Andhim are to electronic music as Tim and Eric are to comedy: two of the most creative and eccentric duos of their respective fields. I had the pleasure of catching Simon Haehnel and Tobias Müller after their opening set for Richie Hawtin at The Midway in San Francisco, elucidating their perspective on music as Richie’s bass tested the structural integrity of The Midway’s concrete walls. Simon and Tobias are an endearing duo. Both came from humble roots in Cologne and met as turntablists in 2007, joining forces as Andhim three years later.
Speak with Simon and Tobias and you will almost immediately know that these guys are fun. They stand out as earnestly affable characters—which can be a refreshing change from the sea of black shirts and stoic looks—with each member contributing their own style to this symbiosis. Simon’s love for superimposing his face on the least likely subjects and Tobias’ love for hats make this Colognian duo one of a kind. Their titanic discography, from Hausch to Orientexpress, is only matched in quality and diversity by their extensive DJ sets across the world.
When did you realize you wanted to make your life about music?

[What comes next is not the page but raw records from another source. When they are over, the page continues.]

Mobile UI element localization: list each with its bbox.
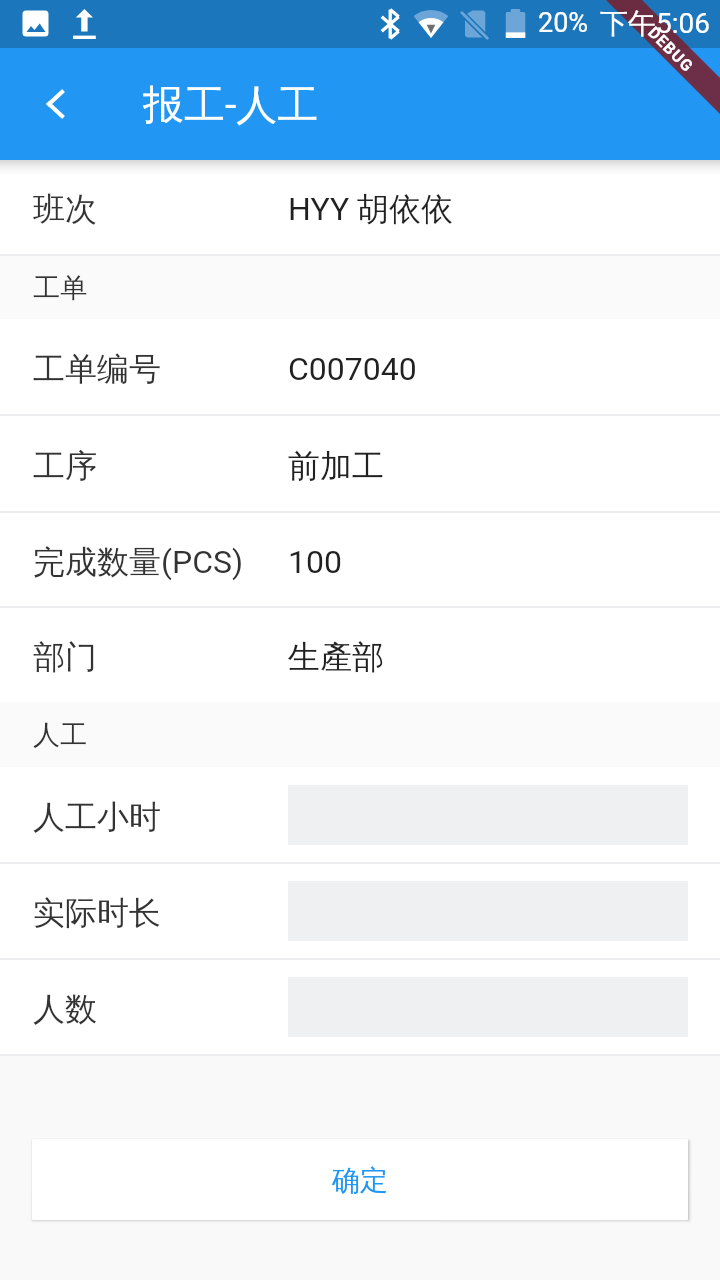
staticText: HYY 胡依依 <box>288 189 454 229</box>
staticText: 人数 <box>33 989 288 1029</box>
staticText: C007040 <box>288 350 417 388</box>
staticText: 班次 <box>33 189 288 229</box>
staticText: 工序 <box>33 446 288 486</box>
button[interactable]: 实际时长 <box>0 864 720 958</box>
staticText: 工单编号 <box>33 349 288 389</box>
staticText: 确定 <box>332 1163 388 1198</box>
button[interactable]: 人工小时 <box>0 767 720 862</box>
button[interactable]: 工序 <box>0 416 720 511</box>
button[interactable]: 完成数量(PCS) <box>0 513 720 606</box>
staticText: 人工小时 <box>33 797 288 837</box>
staticText: 实际时长 <box>33 893 288 933</box>
button[interactable]: 人数 <box>0 960 720 1054</box>
staticText: 人工 <box>33 718 87 752</box>
staticText: 部门 <box>33 637 288 677</box>
staticText: 20% <box>538 7 589 39</box>
staticText: 完成数量(PCS) <box>33 542 288 582</box>
staticText: 下午5:06 <box>600 6 710 41</box>
staticText: DEBUG <box>644 23 698 76</box>
staticText: 工单 <box>33 271 87 305</box>
button[interactable]: Back <box>27 76 83 132</box>
button[interactable]: 工单编号 <box>0 319 720 414</box>
staticText: 报工-人工 <box>143 80 319 132</box>
button[interactable]: 确定 <box>32 1139 688 1220</box>
staticText: 生產部 <box>288 637 384 677</box>
button[interactable]: 班次 <box>0 160 720 254</box>
staticText: 前加工 <box>288 446 384 486</box>
staticText: 100 <box>288 543 342 581</box>
button[interactable]: 部门 <box>0 608 720 702</box>
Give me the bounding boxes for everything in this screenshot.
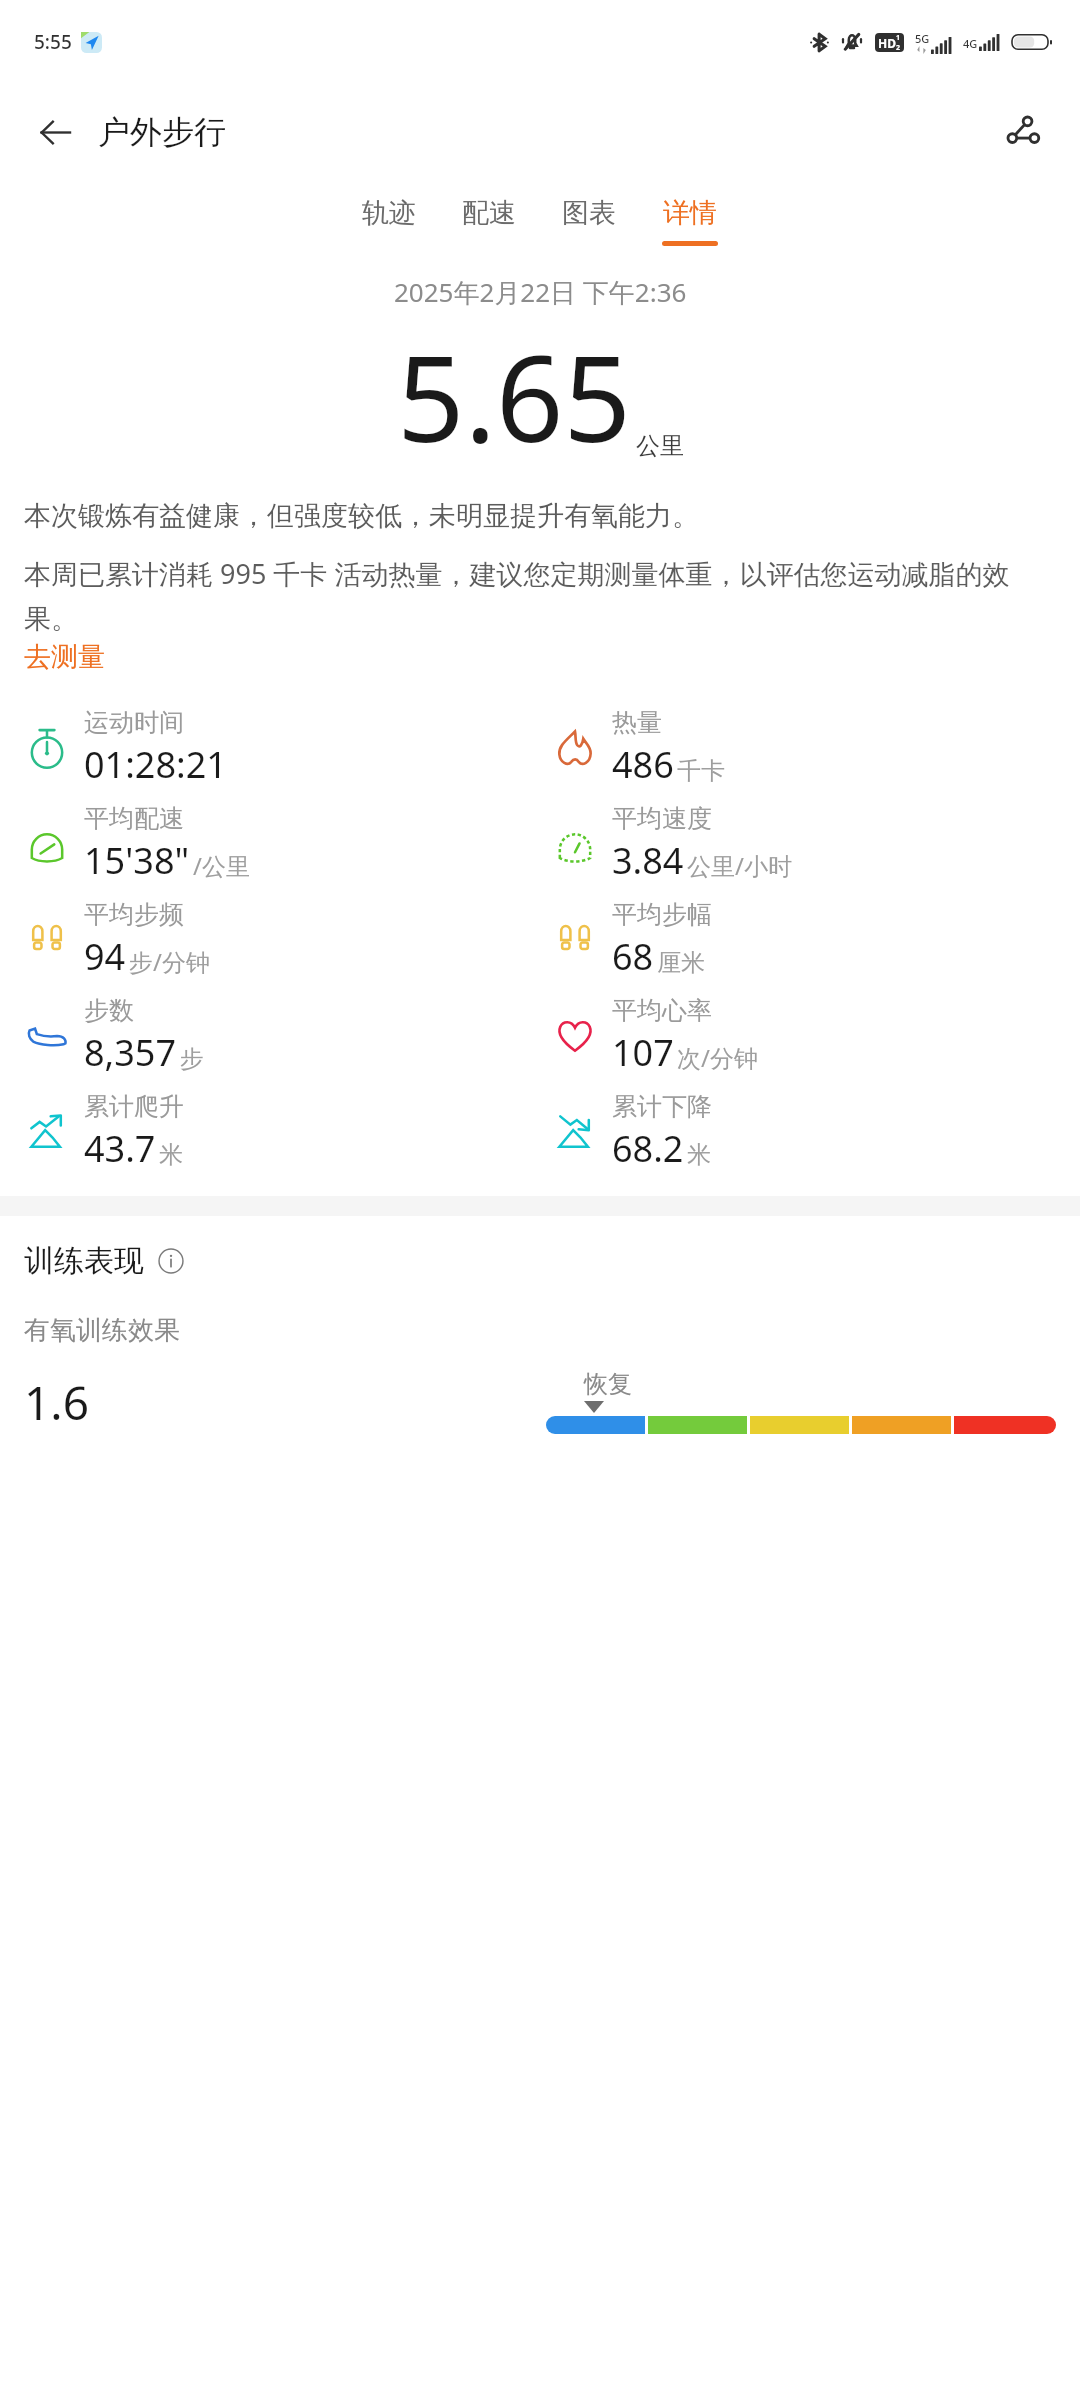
button[interactable]: 平均步幅 bbox=[552, 892, 1080, 988]
staticText: 1 bbox=[896, 33, 901, 43]
button[interactable]: 去测量 bbox=[24, 640, 105, 674]
button[interactable]: 说明 bbox=[154, 1244, 188, 1278]
staticText: 本次锻炼有益健康，但强度较低，未明显提升有氧能力。 bbox=[24, 499, 699, 533]
staticText: 户外步行 bbox=[98, 112, 226, 152]
staticText: 详情 bbox=[663, 196, 717, 230]
staticText: 厘米 bbox=[657, 948, 705, 978]
staticText: 4G bbox=[963, 36, 978, 51]
staticText: 累计爬升 bbox=[84, 1091, 184, 1122]
staticText: 5:55 bbox=[34, 29, 72, 55]
staticText: 486 bbox=[612, 740, 674, 789]
staticText: 恢复 bbox=[584, 1369, 632, 1399]
button[interactable]: 配速 bbox=[439, 190, 539, 252]
button[interactable]: 累计下降 bbox=[552, 1084, 1080, 1180]
staticText: 2 bbox=[896, 43, 901, 52]
staticText: 68.2 bbox=[612, 1124, 684, 1173]
staticText: 平均速度 bbox=[612, 803, 712, 834]
button[interactable]: 步数 bbox=[24, 988, 540, 1084]
staticText: 68 bbox=[612, 932, 654, 981]
staticText: 千卡 bbox=[677, 756, 725, 786]
staticText: 107 bbox=[612, 1028, 674, 1077]
staticText: 图表 bbox=[562, 196, 616, 230]
staticText: 步数 bbox=[84, 995, 134, 1026]
staticText: 米 bbox=[159, 1140, 183, 1170]
staticText: 配速 bbox=[462, 196, 516, 230]
button[interactable]: 热量 bbox=[552, 700, 1080, 796]
staticText: 平均配速 bbox=[84, 803, 184, 834]
staticText: 1.6 bbox=[24, 1371, 89, 1434]
button[interactable]: 分享 bbox=[992, 101, 1054, 163]
staticText: 15'38" bbox=[84, 836, 190, 885]
button[interactable]: 平均步频 bbox=[24, 892, 540, 988]
staticText: 本周已累计消耗 995 千卡 活动热量，建议您定期测量体重，以评估您运动减脂的效… bbox=[24, 555, 1056, 636]
staticText: /公里 bbox=[193, 849, 250, 882]
staticText: 热量 bbox=[612, 707, 662, 738]
staticText: 01:28:21 bbox=[84, 740, 227, 789]
staticText: 平均步幅 bbox=[612, 899, 712, 930]
button[interactable]: 图表 bbox=[539, 190, 639, 252]
staticText: 5G bbox=[915, 31, 930, 46]
staticText: 步 bbox=[180, 1044, 204, 1074]
staticText: 米 bbox=[687, 1140, 711, 1170]
button[interactable]: 轨迹 bbox=[339, 190, 439, 252]
button[interactable]: 运动时间 bbox=[24, 700, 540, 796]
staticText: 步/分钟 bbox=[129, 945, 210, 978]
staticText: 公里 bbox=[636, 431, 684, 461]
button[interactable]: 平均心率 bbox=[552, 988, 1080, 1084]
staticText: 去测量 bbox=[24, 640, 105, 674]
button[interactable]: 平均配速 bbox=[24, 796, 540, 892]
button[interactable]: 累计爬升 bbox=[24, 1084, 540, 1180]
staticText: HD bbox=[878, 35, 896, 51]
staticText: 8,357 bbox=[84, 1028, 177, 1077]
staticText: 公里/小时 bbox=[687, 849, 792, 882]
staticText: 平均步频 bbox=[84, 899, 184, 930]
staticText: 次/分钟 bbox=[677, 1041, 758, 1074]
staticText: 5.65 bbox=[397, 316, 632, 477]
button[interactable]: 返回 bbox=[24, 101, 86, 163]
staticText: 43.7 bbox=[84, 1124, 156, 1173]
staticText: 有氧训练效果 bbox=[24, 1314, 180, 1347]
button[interactable]: 平均速度 bbox=[552, 796, 1080, 892]
staticText: 轨迹 bbox=[362, 196, 416, 230]
staticText: 累计下降 bbox=[612, 1091, 712, 1122]
staticText: 2025年2月22日 下午2:36 bbox=[394, 274, 687, 310]
staticText: 运动时间 bbox=[84, 707, 184, 738]
staticText: 94 bbox=[84, 932, 126, 981]
staticText: 平均心率 bbox=[612, 995, 712, 1026]
button[interactable]: 详情 bbox=[639, 190, 741, 252]
staticText: 训练表现 bbox=[24, 1242, 144, 1280]
staticText: 3.84 bbox=[612, 836, 684, 885]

Simon: There are two feelings about it. The first feeling is when you get in touch with music for the first time that really gets you going. When you start to DJ and start to produce you know that this is something that really catches you and something that you’re really passionate about. It’s the first time you realize that this is something you want to do for the rest of your life without thinking about the money or career or anything else. So there are two levels to this feeling. The first feeling is realizing that this is your hobby and your passion. Then it comes to a point—where for us luckily it was where we could quit our jobs to concentrate fully on the music.
How long have you guys been producing?
Tobias: We both started as DJs spinning on turntables. I started to record tracks on MiniDisc. After four tracks they were such bad quality, so I started to record on the computer with Cubase. This was around 2002. I ventured to Fruity Loops, then back to Cubase.
Who were your biggest inspirations when you first started?
Tobias: The whole French house stuff. There are so many. And the whole hip-hop inspiration. Nowadays one of our favorite producers is for sure DJ Koze. And also stuff like Caribou that’s more indie.
Who are your favorite live acts right now?
Tobias: We played for KiNK two months ago and saw maybe just thirty minutes of his set, it was very cool. He was using the controller in a really cool way.
When did you realize you needed to forgo leisure to produce?
Simon: We’re constantly touring the world. So we barely spend time at home. For the last four years we didn’t really have vacation. So we’re planning to have more free time next year. To say no to bookings. To keep some weekends free. Otherwise it’s just too crazy.
Do you consider yourself foremost DJs or producers?
Simon: When we started Andhim as a project, we had never played a show before as a duo. We had never produced a song together. So it’s equal between DJing and producing.
What made you want to become a duo?
Tobias: We had some tracks finished, and there was this question of what to release as. Should we release under our names and do featuring, or just creating a duo? It was an awesome decision.
Simon: It was basically the music. We made music and the music was great, so we decided to make something out of it.
When did you first meet?
Simon: 2007. We met at a turntable contest in Cologne.
Do you have any music theory background?
Tobias: We’re all self taught. It started with experimenting on Cubase and Fruity Loops. We started using more VSTs, like stuff from Native Instruments.
Can you produce on tour?
Tobias: No. I hate producing on headphones. It’s so much better to be relaxed in the studio.
Do you guys produce together?
Tobias: Usually we send tracks to each other.
Simon: The conversation’s more like, “Is this worth finishing?” Ideally we come together and finish it.
Tobias: We’re almost at the point where we can master all our tracks ourselves. It’s tough; we use so many samples that it’s hard to equalize it all. We’re getting close to those mastering qualities.
If you could only listen to one album for the rest of your life, what would you choose?
Simon: I’d pick a Best of the 80s Classics compilation. Feel good music, sing along.
What’s your favorite club you’ve ever played?
Simon: It would be unfair to all the venues in the world. We’re so lucky that we can play the whole world and see and play all these cities and clubs.
If you could play one more club before you died, what would you play?
Simon: We always love to play in Melbourne. And Cologne, our hometown. We would do our own open-air party.
If you had to do it all over again, what are the first few steps you would take?
Tobias: I would take lessons on the piano. It’s very good to know about harmonics. You don’t even have to play crazy melodies.
Simon: We were very poor as kids. We couldn’t afford any of that stuff. You could always takes classes, but in the end you have to find your own way.
Many thanks to Andhim, The Midway team, and Neighbourhood for making this discussion possible.